*THE TASK*: Filter the entries below, keeping only lines with "دیابتیک".

*RECORDED DATA*:
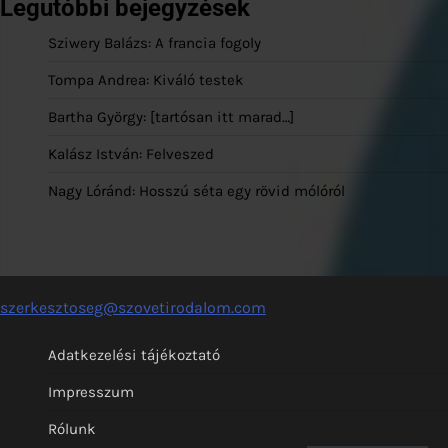
Legutóbbi bejegyzések
Sziwery Balázs: A francia fogoly
Tompa Andrea: Kiváló testek
Bartha György: [tartósan itt marad…]
Kalász István: Felveszed
Nagy Lóránd: Hosszú séta egy rövid mólóról
szerkesztoseg@szovetirodalom.com
Adatkezelési tájékoztató
Impresszum
Rólunk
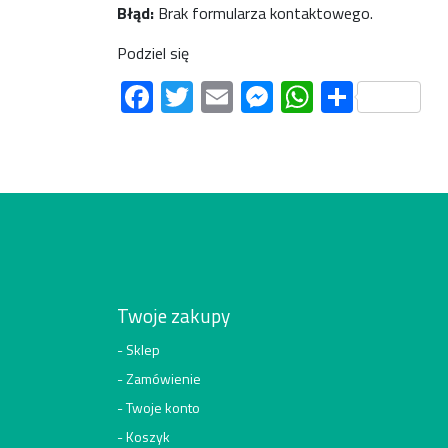
Błąd:
Brak formularza kontaktowego.
Podziel się
Facebook
Twitter
Email
Messenger
WhatsAp
Share
Twoje zakupy
Sklep
Zamówienie
Twoje konto
Koszyk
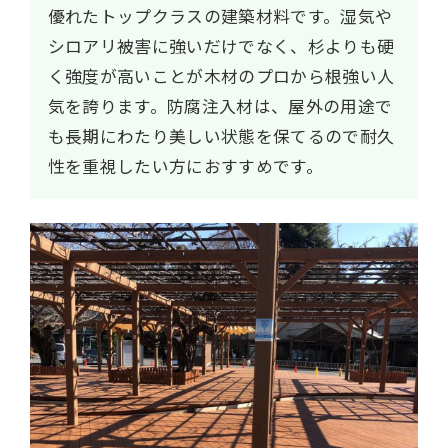
優れたトップクラスの建築材料です。湿気や
シロアリ被害に強いだけでなく、杉よりも硬
く強度が高いことが木材のプロから根強い人
気を誇ります。防腐注入材は、屋外の用途で
も長期にわたり美しい状態を保てるので耐久
性を重視したい方におすすめです。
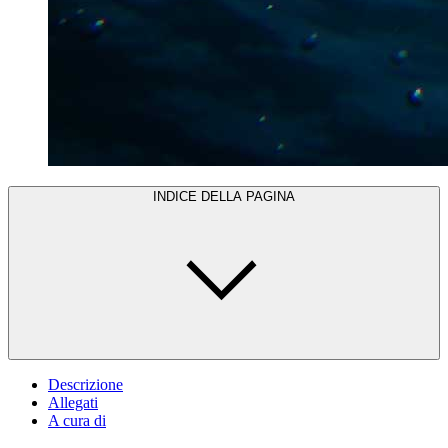
INDICE DELLA PAGINA
Descrizione
Allegati
A cura di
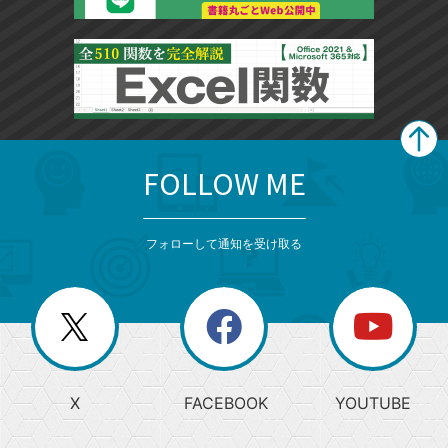
FOLLOW ME
search
format_list_bulleted
検
カ
検
カ
索
テ
メ
ゴ
索
テ
ニ
リ
フォローして通知を受け取る
ゴ
ュ
ー
ー
一
リ
を
覧
閉
を
ー
じ
閉
か
る
じ
る
search
ら
急
X
FACEBOOK
YOUTUBE
探
上
検
昇
索
す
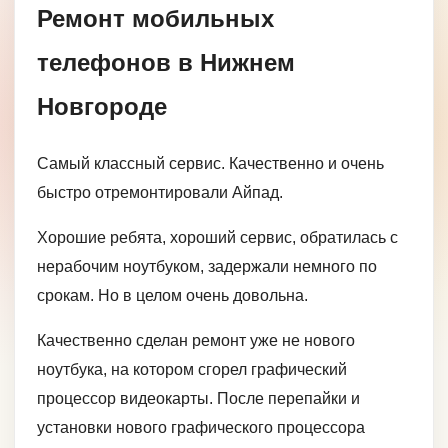
Ремонт мобильных
телефонов в Нижнем
Новгороде
Самый классный сервис. Качественно и очень
быстро отремонтировали Айпад.
Хорошие ребята, хороший сервис, обратилась с
нерабочим ноутбуком, задержали немного по
срокам. Но в целом очень довольна.
Качественно сделан ремонт уже не нового
ноутбука, на котором сгорел графический
процессор видеокарты. После перепайки и
установки нового графического процессора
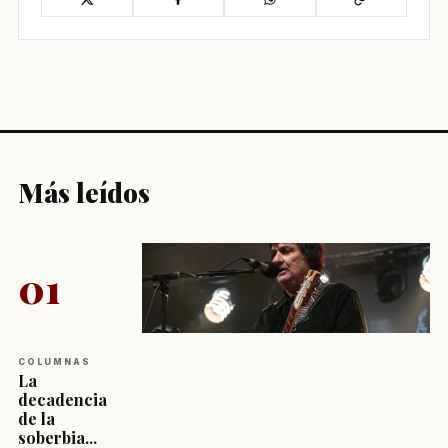
Más leídos
01
COLUMNAS
La
decadencia
de la
soberbia...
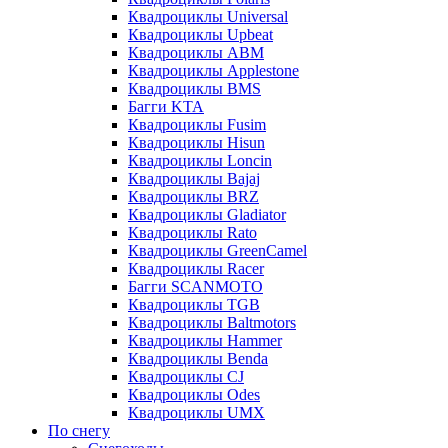
Квадроциклы Universal
Квадроциклы Upbeat
Квадроциклы ABM
Квадроциклы Applestone
Квадроциклы BMS
Багги KTA
Квадроциклы Fusim
Квадроциклы Hisun
Квадроциклы Loncin
Квадроциклы Bajaj
Квадроциклы BRZ
Квадроциклы Gladiator
Квадроциклы Rato
Квадроциклы GreenCamel
Квадроциклы Racer
Багги SCANMOTO
Квадроциклы TGB
Квадроциклы Baltmotors
Квадроциклы Hammer
Квадроциклы Benda
Квадроциклы CJ
Квадроциклы Odes
Квадроциклы UMX
По снегу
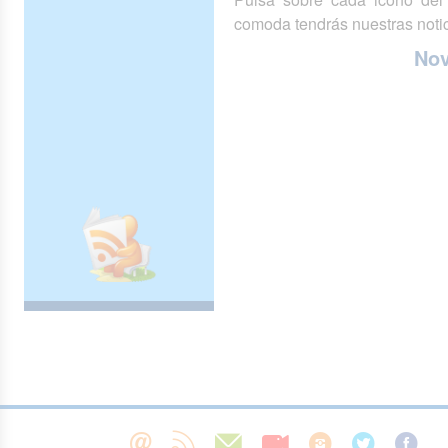
comoda tendrás nuestras notic
No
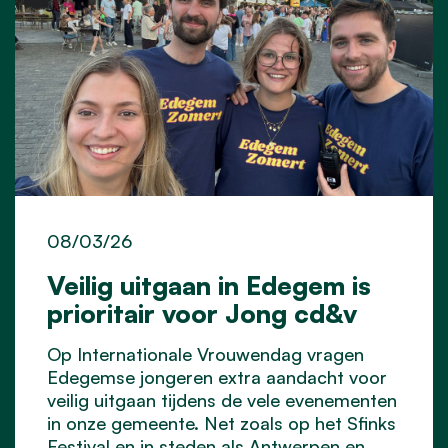
08/03/26
Veilig uitgaan in Edegem is
prioritair voor Jong cd&v
Op Internationale Vrouwendag vragen
Edegemse jongeren extra aandacht voor
veilig uitgaan tijdens de vele evenementen
in onze gemeente. Net zoals op het Sfinks
Festival en in steden als Antwerpen en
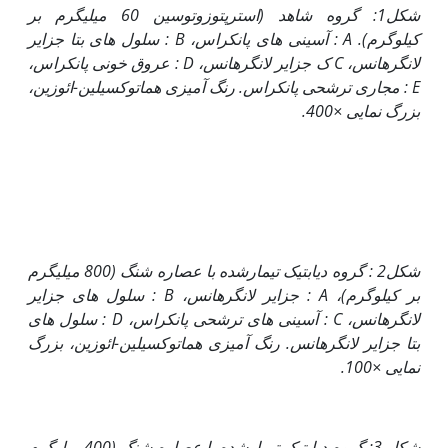
شکل1: گروه شاهد (استرپتوزوتوسین 60 میلی‏گرم بر
کیلو‏گرم).
A
: آسینی های پانکراس،
B
: سلول های بتا جزایر
لانگرهانس،
C
ک جزایر لانگرهانس،
D
: عروق خونی پانکراس،
E
: مجاری ترشحی پانکراس.
رنگ آمیزی
هماتوکسیلین-ائوزین
،
بزرگ نمایی ×400.
شکل2 : گروه دیابتیک تیمارشده با عصاره شنگ (800 میلی‏گرم
بر کیلوگرم)،
A
: جزایر لانگرهانس،
B
: سلول های جزایر
لانگرهانس،
C
: آسینی های ترشحی پانکراس،
D
: سلول های
بتا جزایر لانگرهانس.
رنگ آمیزی
هماتوکسیلین-ائوزین
، بزرگ
نمایی ×100.
شکل 3: گروه دیابتیک تیمارشده با عصاره شنگ (400 میلی‏گرم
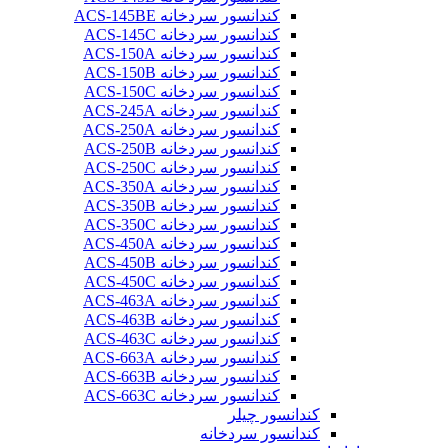
کندانسور سردخانه ACS-145BE
کندانسور سردخانه ACS-145C
کندانسور سردخانه ACS-150A
کندانسور سردخانه ACS-150B
کندانسور سردخانه ACS-150C
کندانسور سردخانه ACS-245A
کندانسور سردخانه ACS-250A
کندانسور سردخانه ACS-250B
کندانسور سردخانه ACS-250C
کندانسور سردخانه ACS-350A
کندانسور سردخانه ACS-350B
کندانسور سردخانه ACS-350C
کندانسور سردخانه ACS-450A
کندانسور سردخانه ACS-450B
کندانسور سردخانه ACS-450C
کندانسور سردخانه ACS-463A
کندانسور سردخانه ACS-463B
کندانسور سردخانه ACS-463C
کندانسور سردخانه ACS-663A
کندانسور سردخانه ACS-663B
کندانسور سردخانه ACS-663C
کندانسور چیلر
کندانسور سردخانه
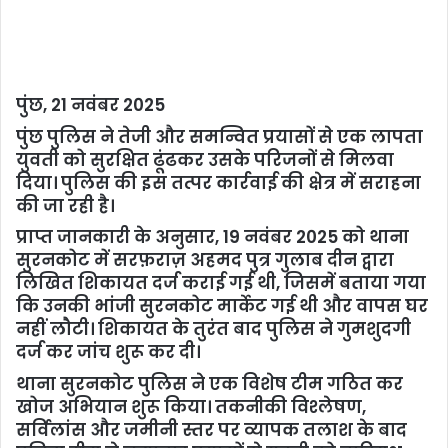
पुंछ, 21 नवंबर 2025
पुंछ पुलिस ने तेजी और समन्वित प्रयासों से एक लापता
युवती को सुरक्षित ढूंढकर उसके परिजनों से मिलवा
दिया। पुलिस की इस तत्पर कार्रवाई की क्षेत्र में सराहना
की जा रही है।
प्राप्त जानकारी के अनुसार, 19 नवंबर 2025 को थाना
सुरनकोट में सरफ़राज़ अहमद पुत्र गुलाब दीन द्वारा
लिखित शिकायत दर्ज कराई गई थी, जिसमें बताया गया
कि उनकी भांजी सुरनकोट मार्केट गई थी और वापस घर
नहीं लौटी। शिकायत के तुरंत बाद पुलिस ने गुमशुदगी
दर्ज कर जांच शुरू कर दी।
थाना सुरनकोट पुलिस ने एक विशेष टीम गठित कर
खोज अभियान शुरू किया। तकनीकी विश्लेषण,
सर्विलांस और जमीनी स्तर पर व्यापक तलाश के बाद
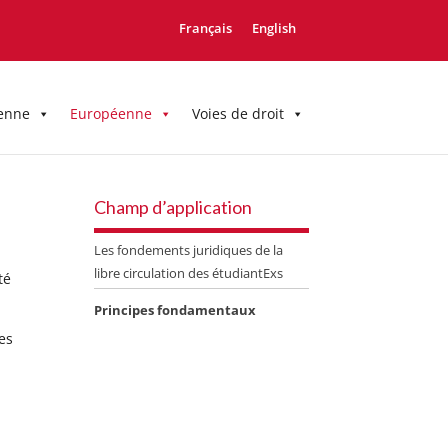
Français
English
enne
Européenne
Voies de droit
Champ d’application
Les fondements juridiques de la
libre circulation des étudiantExs
té
Principes fondamentaux
es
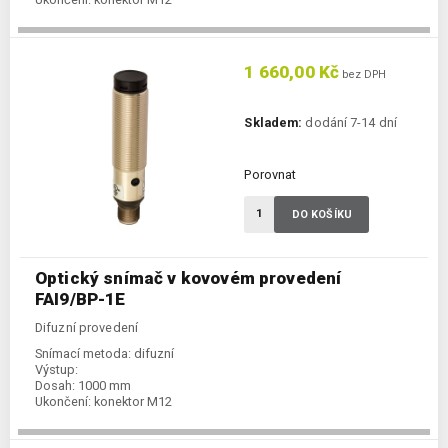
1 660,00 Kč
bez DPH
Skladem:
dodání 7-14 dní
Porovnat
DO KOŠÍKU
Optický snímač v kovovém provedení
FAI9/BP-1E
Difuzní provedení
Snímací metoda:
difuzní
Výstup:
Dosah:
1000 mm
Ukončení:
konektor M12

*ANSWER TO THIS TASK*:
شکل2 : گروه دیابتیک تیمارشده با عصاره شنگ (800 میلی‏گرم
شکل 3: گروه دیابتیک تیمارشده با عصاره شنگ (400 میلی‏گرم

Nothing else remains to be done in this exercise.